Hay redes sociales como Twitter que oficialmente advierten que una apelación a una decisión suya de bloqueo tiene muy pocas posibilidades de ser aceptada. La pregunta incluso es si la atienden o si hay alguien que se fija por casualidad en que tal vez la persona tenga razón.
Las únicas opciones: crear otra cuenta, empezar de cero, perderlo todo (incluyendo el título universitario almacenado en Drive, como en uno de los casos publicados por El País) o huir con la sensación (dice el profesor español) de que cualquier día la policía podría tocar la puerta porque la San Google, la San Meta (dueña de Facebook, Instagram y WhatsApp) o la San Microsoft (El País de España relató un caso relacionado también con el servicio de almacenamiento en la nube llamado OneDrive y que forma parte del Outlook) están obligados a reportarlo a una entidad en EE. UU. y esa entidad a la policía local.
Y el profesor pensando: ¿qué pudo ser?
Tal vez las fotos de sus hijos cuando era bebé, que guardó en Drive. Tal vez alguno de los comentarios en alguno de los mensajes de alguno de los contactos de alguno de los chats en WhatsApp (tuvo la ocurrencia de almacenar en Drive todas las conversaciones que tenía sin borrar en su aplicación de mensajería).
No lo sabe, porque nadie en Google le responde, ni porque paga su servicio y no ha dejado de pagar la suscripción, ni recurriendo a un amigo de un amigo de un conocido que trabaja ahí y tampoco contando su caso a toda España por medio de El País y, a través de la publicación en Internet, a todo el mundo.

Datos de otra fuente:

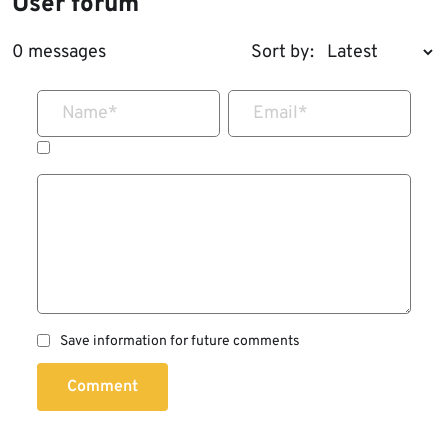
User forum
0 messages
Sort by:
Name
*
Email
*
Save information for future comments
Comment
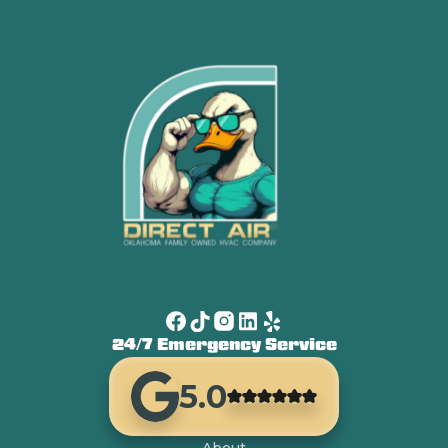
24/7 Emergency Service
5.0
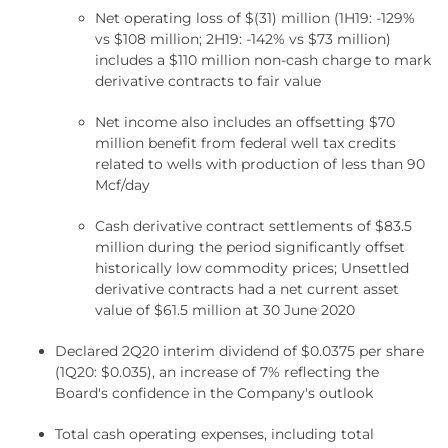
Net operating loss of $(31) million (1H19: -129%
vs $108 million; 2H19: -142% vs $73 million)
includes a $110 million non-cash charge to mark
derivative contracts to fair value
Net income also includes an offsetting $70
million benefit from federal well tax credits
related to wells with production of less than 90
Mcf/day
Cash derivative contract settlements of $83.5
million during the period significantly offset
historically low commodity prices; Unsettled
derivative contracts had a net current asset
value of $61.5 million at 30 June 2020
Declared 2Q20 interim dividend of $0.0375 per share
(1Q20: $0.035), an increase of 7% reflecting the
Board's confidence in the Company's outlook
Total cash operating expenses, including total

Entonces uno termina con la sensación de que, además de cuidarse de los ciberdelincuentes, también hay que cuidarse de esas compañías, de no confiarles ya nada, diversificar las plataformas y canales, crear respaldos, y crear respaldos de los respaldos, y publicar lo estrictamente necesario. No solo porque lo saben todo.
Porque de un día a otro, también, te quedas sin nada, desapareces del todo, pues ya se sabe: quien no está en Internet, no existe. Y hoy es necesario existir ahí para los negocios, para el empleo y hasta para el estudio. aunque existan ludistas que lo nieguen.